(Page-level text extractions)

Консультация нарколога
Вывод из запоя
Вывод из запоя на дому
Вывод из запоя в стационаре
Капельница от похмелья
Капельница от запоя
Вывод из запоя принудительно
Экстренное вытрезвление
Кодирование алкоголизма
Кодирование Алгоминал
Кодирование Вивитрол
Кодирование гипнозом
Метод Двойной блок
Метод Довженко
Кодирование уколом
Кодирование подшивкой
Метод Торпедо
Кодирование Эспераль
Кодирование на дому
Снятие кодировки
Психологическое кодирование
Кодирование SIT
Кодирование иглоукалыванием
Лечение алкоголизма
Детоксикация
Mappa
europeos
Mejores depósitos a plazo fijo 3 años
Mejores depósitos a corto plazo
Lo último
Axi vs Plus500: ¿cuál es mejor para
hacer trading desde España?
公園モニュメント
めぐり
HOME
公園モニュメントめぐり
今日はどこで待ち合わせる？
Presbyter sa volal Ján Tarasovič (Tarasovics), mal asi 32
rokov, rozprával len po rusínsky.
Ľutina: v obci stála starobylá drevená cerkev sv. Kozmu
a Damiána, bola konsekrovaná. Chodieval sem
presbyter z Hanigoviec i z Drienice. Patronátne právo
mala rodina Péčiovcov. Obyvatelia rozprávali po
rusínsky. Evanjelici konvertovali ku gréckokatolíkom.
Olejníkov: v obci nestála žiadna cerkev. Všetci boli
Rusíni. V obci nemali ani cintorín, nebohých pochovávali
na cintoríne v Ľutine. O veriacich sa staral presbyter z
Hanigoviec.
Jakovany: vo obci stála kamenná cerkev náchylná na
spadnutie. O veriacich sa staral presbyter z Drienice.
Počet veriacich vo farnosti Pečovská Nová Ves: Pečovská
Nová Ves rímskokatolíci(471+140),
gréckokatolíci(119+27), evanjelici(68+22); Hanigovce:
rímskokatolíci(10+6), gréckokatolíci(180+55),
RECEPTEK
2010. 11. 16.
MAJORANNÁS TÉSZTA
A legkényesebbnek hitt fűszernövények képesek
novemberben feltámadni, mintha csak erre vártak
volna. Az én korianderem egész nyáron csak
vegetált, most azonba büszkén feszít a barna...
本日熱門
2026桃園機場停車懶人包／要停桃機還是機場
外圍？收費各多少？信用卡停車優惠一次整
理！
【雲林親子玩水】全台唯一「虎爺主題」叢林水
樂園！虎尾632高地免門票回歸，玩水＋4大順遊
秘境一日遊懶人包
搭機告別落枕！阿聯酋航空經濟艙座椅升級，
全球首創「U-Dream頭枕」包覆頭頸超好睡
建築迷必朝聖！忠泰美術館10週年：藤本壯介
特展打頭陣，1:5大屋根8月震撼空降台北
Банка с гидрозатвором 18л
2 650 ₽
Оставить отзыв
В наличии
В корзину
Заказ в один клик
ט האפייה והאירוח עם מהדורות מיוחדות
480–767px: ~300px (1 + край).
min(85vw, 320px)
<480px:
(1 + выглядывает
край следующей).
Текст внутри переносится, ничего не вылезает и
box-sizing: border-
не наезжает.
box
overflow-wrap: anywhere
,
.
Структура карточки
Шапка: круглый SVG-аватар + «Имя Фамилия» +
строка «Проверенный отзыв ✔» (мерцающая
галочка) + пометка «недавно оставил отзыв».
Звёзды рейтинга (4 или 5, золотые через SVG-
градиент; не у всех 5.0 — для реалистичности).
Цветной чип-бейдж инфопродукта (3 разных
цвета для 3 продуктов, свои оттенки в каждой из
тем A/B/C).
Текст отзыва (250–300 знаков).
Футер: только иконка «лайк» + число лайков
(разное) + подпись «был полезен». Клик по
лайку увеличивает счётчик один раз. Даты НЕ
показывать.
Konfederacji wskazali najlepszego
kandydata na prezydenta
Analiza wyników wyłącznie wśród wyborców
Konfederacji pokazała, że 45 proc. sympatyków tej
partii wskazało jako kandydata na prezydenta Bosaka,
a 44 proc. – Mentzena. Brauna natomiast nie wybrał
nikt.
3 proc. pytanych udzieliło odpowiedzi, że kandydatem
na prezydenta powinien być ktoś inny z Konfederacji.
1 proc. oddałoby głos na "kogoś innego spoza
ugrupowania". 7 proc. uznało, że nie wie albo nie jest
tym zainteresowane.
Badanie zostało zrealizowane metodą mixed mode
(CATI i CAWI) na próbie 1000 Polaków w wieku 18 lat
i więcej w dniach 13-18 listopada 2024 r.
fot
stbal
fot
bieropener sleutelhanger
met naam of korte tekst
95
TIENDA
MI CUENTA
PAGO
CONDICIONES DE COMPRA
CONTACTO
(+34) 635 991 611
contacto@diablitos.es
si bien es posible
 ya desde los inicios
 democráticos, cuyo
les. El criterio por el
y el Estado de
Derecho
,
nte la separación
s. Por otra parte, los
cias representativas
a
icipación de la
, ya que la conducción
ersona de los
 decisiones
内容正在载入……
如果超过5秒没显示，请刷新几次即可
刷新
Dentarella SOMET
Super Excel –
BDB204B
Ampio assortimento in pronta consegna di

▶ **Exercise**
All the lines above must be output exactly, with none omitted.

▶ **Problem solution**
Консультация нарколога
Вывод из запоя
Вывод из запоя на дому
Вывод из запоя в стационаре
Капельница от похмелья
Капельница от запоя
Вывод из запоя принудительно
Экстренное вытрезвление
Кодирование алкоголизма
Кодирование Алгоминал
Кодирование Вивитрол
Кодирование гипнозом
Метод Двойной блок
Метод Довженко
Кодирование уколом
Кодирование подшивкой
Метод Торпедо
Кодирование Эспераль
Кодирование на дому
Снятие кодировки
Психологическое кодирование
Кодирование SIT
Кодирование иглоукалыванием
Лечение алкоголизма
Детоксикация
Mappa
europeos
Mejores depósitos a plazo fijo 3 años
Mejores depósitos a corto plazo
Lo último
Axi vs Plus500: ¿cuál es mejor para
hacer trading desde España?
公園モニュメント
めぐり
HOME
公園モニュメントめぐり
今日はどこで待ち合わせる？
Presbyter sa volal Ján Tarasovič (Tarasovics), mal asi 32
rokov, rozprával len po rusínsky.
Ľutina: v obci stála starobylá drevená cerkev sv. Kozmu
a Damiána, bola konsekrovaná. Chodieval sem
presbyter z Hanigoviec i z Drienice. Patronátne právo
mala rodina Péčiovcov. Obyvatelia rozprávali po
rusínsky. Evanjelici konvertovali ku gréckokatolíkom.
Olejníkov: v obci nestála žiadna cerkev. Všetci boli
Rusíni. V obci nemali ani cintorín, nebohých pochovávali
na cintoríne v Ľutine. O veriacich sa staral presbyter z
Hanigoviec.
Jakovany: vo obci stála kamenná cerkev náchylná na
spadnutie. O veriacich sa staral presbyter z Drienice.
Počet veriacich vo farnosti Pečovská Nová Ves: Pečovská
Nová Ves rímskokatolíci(471+140),
gréckokatolíci(119+27), evanjelici(68+22); Hanigovce:
rímskokatolíci(10+6), gréckokatolíci(180+55),
RECEPTEK
2010. 11. 16.
MAJORANNÁS TÉSZTA
A legkényesebbnek hitt fűszernövények képesek
novemberben feltámadni, mintha csak erre vártak
volna. Az én korianderem egész nyáron csak
vegetált, most azonba büszkén feszít a barna...
本日熱門
2026桃園機場停車懶人包／要停桃機還是機場
外圍？收費各多少？信用卡停車優惠一次整
理！
【雲林親子玩水】全台唯一「虎爺主題」叢林水
樂園！虎尾632高地免門票回歸，玩水＋4大順遊
秘境一日遊懶人包
搭機告別落枕！阿聯酋航空經濟艙座椅升級，
全球首創「U-Dream頭枕」包覆頭頸超好睡
建築迷必朝聖！忠泰美術館10週年：藤本壯介
特展打頭陣，1:5大屋根8月震撼空降台北
Банка с гидрозатвором 18л
2 650 ₽
Оставить отзыв
В наличии
В корзину
Заказ в один клик
ט האפייה והאירוח עם מהדורות מיוחדות
480–767px: ~300px (1 + край).
min(85vw, 320px)
<480px:
(1 + выглядывает
край следующей).
Текст внутри переносится, ничего не вылезает и
box-sizing: border-
не наезжает.
box
overflow-wrap: anywhere
,
.
Структура карточки
Шапка: круглый SVG-аватар + «Имя Фамилия» +
строка «Проверенный отзыв ✔» (мерцающая
галочка) + пометка «недавно оставил отзыв».
Звёзды рейтинга (4 или 5, золотые через SVG-
градиент; не у всех 5.0 — для реалистичности).
Цветной чип-бейдж инфопродукта (3 разных
цвета для 3 продуктов, свои оттенки в каждой из
тем A/B/C).
Текст отзыва (250–300 знаков).
Футер: только иконка «лайк» + число лайков
(разное) + подпись «был полезен». Клик по
лайку увеличивает счётчик один раз. Даты НЕ
показывать.
Konfederacji wskazali najlepszego
kandydata na prezydenta
Analiza wyników wyłącznie wśród wyborców
Konfederacji pokazała, że 45 proc. sympatyków tej
partii wskazało jako kandydata na prezydenta Bosaka,
a 44 proc. – Mentzena. Brauna natomiast nie wybrał
nikt.
3 proc. pytanych udzieliło odpowiedzi, że kandydatem
na prezydenta powinien być ktoś inny z Konfederacji.
1 proc. oddałoby głos na "kogoś innego spoza
ugrupowania". 7 proc. uznało, że nie wie albo nie jest
tym zainteresowane.
Badanie zostało zrealizowane metodą mixed mode
(CATI i CAWI) na próbie 1000 Polaków w wieku 18 lat
i więcej w dniach 13-18 listopada 2024 r.
fot
stbal
fot
bieropener sleutelhanger
met naam of korte tekst
95
TIENDA
MI CUENTA
PAGO
CONDICIONES DE COMPRA
CONTACTO
(+34) 635 991 611
contacto@diablitos.es
si bien es posible
 ya desde los inicios
 democráticos, cuyo
les. El criterio por el
y el Estado de
Derecho
,
nte la separación
s. Por otra parte, los
cias representativas
a
icipación de la
, ya que la conducción
ersona de los
 decisiones
内容正在载入……
如果超过5秒没显示，请刷新几次即可
刷新
Dentarella SOMET
Super Excel –
BDB204B
Ampio assortimento in pronta consegna di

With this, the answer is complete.